There’s nothing wrong with trying to add a more healthy twist to a traditional dish. These baked latkes will be a bit lighter, but still provide you with the crunchy exterior and soft interior for a potato treat!
- 1 pound potatoes, peeled, grated, soaked in water, drained
- 1 small sweet onion, finely chopped
- 1 egg, lightly beaten
- 1 teaspoon baking powder
- 1 teaspoon salt
- 3 tablespoons all-purpose flour
- Preheat the oven to 425 degrees F. Lay the grated potatoes and onion on a clean dry kitchen towel and roll up, twisting lightly to squeeze out as much water as possible.
- Add the potatoes and onions to a bowl with egg, baking powder, salt and flour, stirring until combined. Spoon 2 tablespoonfuls of mixture onto a lightly greased baking sheet at least 2 inches apart.
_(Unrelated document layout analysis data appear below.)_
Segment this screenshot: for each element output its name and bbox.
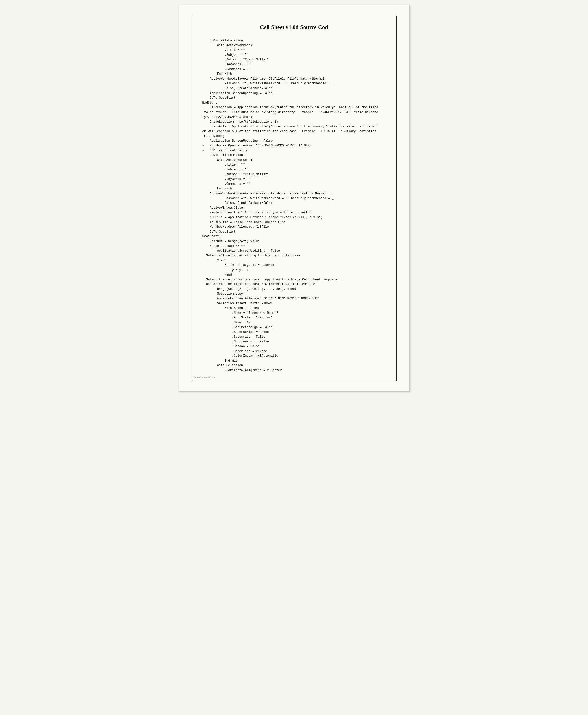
page-title: Cell Sheet v1.0d Source Cod (203, 24, 386, 30)
page-border: Cell Sheet v1.0d Source Cod ChDir FileLo… (192, 16, 397, 381)
page-container: Cell Sheet v1.0d Source Cod ChDir FileLo… (178, 5, 410, 392)
code-content: ChDir FileLocation With ActiveWorkbook .… (203, 38, 386, 373)
watermark: laurencopeland.com (194, 376, 215, 379)
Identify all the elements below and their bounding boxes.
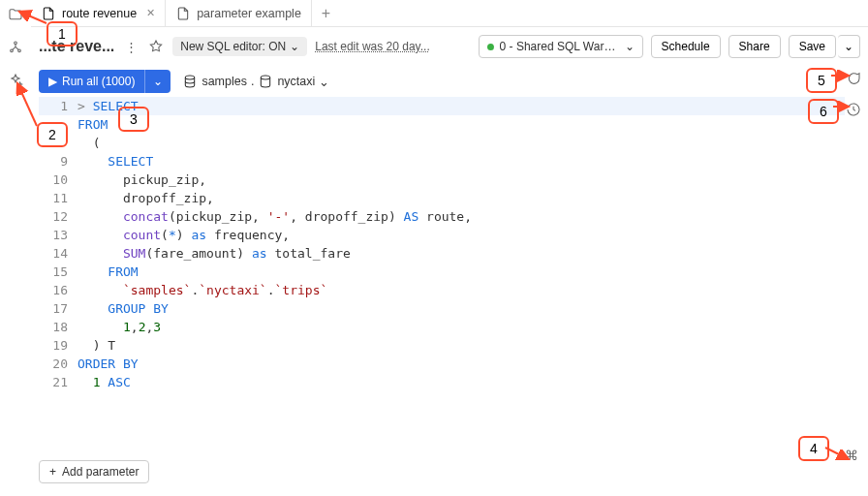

- Bake about 15 to 20 minutes. Flip latkes and bake another 10 minutes or until golden. Serve with sour cream or applesauce.
Traditional rugelach cookies
What are the holidays without your favorite, traditional cookies? These tasty treats are sweet and rich and all about sharing with family and friends.
Yields about 36
- 1 cup plus one teaspoon butter, divided (room temperature)
- 1, 8 ounce package cream cheese
- 3 cups all-purpose flour
- 4 cups ground walnuts
- 3/4 cups sugar
- 1/4 cup brown sugar
- 1/2 cup milk (2 percent)
- 1 teaspoon almond extract
- 2 tablespoons honey
- 1/8 teaspoon kosher salt
- Preheat oven to 325 degrees F and line cookie sheets with parchment paper.
- Using a mixer (hand-held or Kitchen Aid), add one cup of butter and cream cheese and beat until creamy. Gradually add flour until mixture forms a ball. Divide the dough and roll dough into a 12-inch circle. Chill dough in the refrigerator for at least an hour.
- While dough is chilling, melt remaining butter in a large bowl. Add walnuts, 3/4 cup of the sugar, honey, milk, almond extract and salt into the melted butter. Spread the walnut mixture over the dough circles, spreading evenly. Roll up the wedges and form crescent shapes.
- Place dough point side down and bake for at least 35 minutes or until cookie is browned. Put the rest of the sugar in a bowl and dip the tops of the cookies in the sugar.
As you plan to celebrate with your family and friends, consider new ways to enjoy the festivities. Consider a few new Hanukkah recipe options to make your meal a time (and taste) to remember!